Into that mess comes this comes this header from the “lesser media”: “Trump & Putin. Yes, It’s Really a Thing” (Talking Points Memo, July 25, 2016). At the top, editor and writer Josh Marshall remarks, “My weekend post on Russia, Vladimir Putin, and Trump . . . has been one of if not the most read pieces I’ve ever written for TPM.”
Whatever the truth may be as regards either Clinton or Trump, the domestic atmosphere for elections has been poisoned by the polarized and strident politics enabled and perhaps encouraged in both camps. For the presence of “Red-Green” — old comrades in the “Solidarity Mode” — see, for example —
I post the URL because I like its unmistakable Red-Green branding in relation to that movement within the Democratic Party that has been developing for many years, and this year appears as part of a hate-America-first crowd that has been burning flags.
As regards the GOP, it’s doubtful that Trump would take office as what this blog refers to as a “New Nationalist” (in the manner of Orban in Hungary and Erdogan in Turkey). However, with the employment of Paul Manafort and an uncertain relationship with Putin, the idea that a Trump Administration might react to domestic and foreign affairs with an authoritarian hand also appears to worry Americans.
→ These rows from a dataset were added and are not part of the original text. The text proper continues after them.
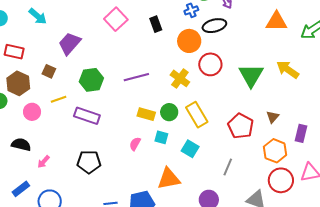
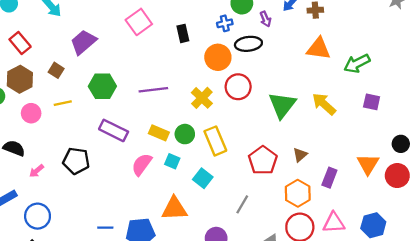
red rectangle: (14, 52) -> (20, 43), turned 30
purple rectangle: (87, 116) -> (114, 130), moved
pink semicircle: (135, 144) -> (142, 164), size x1.5
black pentagon: (89, 162) -> (76, 161), moved

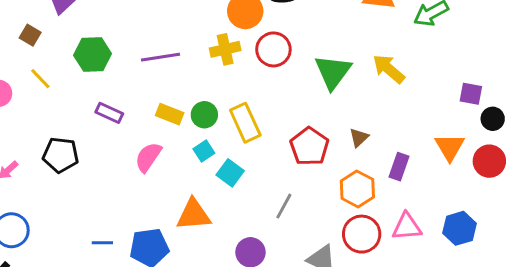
yellow cross: (202, 98) -> (225, 49), moved, turned 35
purple square: (372, 102) -> (471, 94), moved
yellow line: (63, 103) -> (40, 79), turned 60
purple rectangle: (114, 130) -> (109, 113), size x0.7
cyan square: (172, 161) -> (204, 151), moved, turned 35

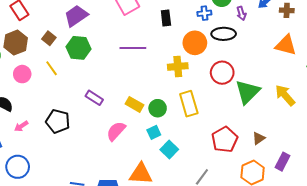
red circle: (273, 49) -> (222, 73), moved
green hexagon: (93, 54) -> (79, 48), moved
purple line: (161, 57) -> (133, 48), moved
yellow rectangle: (245, 123) -> (189, 104), moved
Add in the leading foreign affairs element: Putin’s efforts to destabilize NATO would seem to be advancing.
BackChannels has often stated in relation to dictatorships: “Different Talks — Same Walk”.
Again, in different words, the Democratic Party has been infiltrated or swelled by the presence of “fascists on the left”; the GOP frontrunner has been smeared as authoritarian and nationalist in predisposition; and NATO now hosts two states — Hungary and Turkey — in which the political style of each president has departed from standards shepherding the classically liberal values of other open and democratic societies.
Call it “Syndicate Red Brown Green” or Moscow’s efforts to play “ends against the middle”, the states of affairs for Americans in the middle — on both domestic and foreign affairs fronts — is looking rough.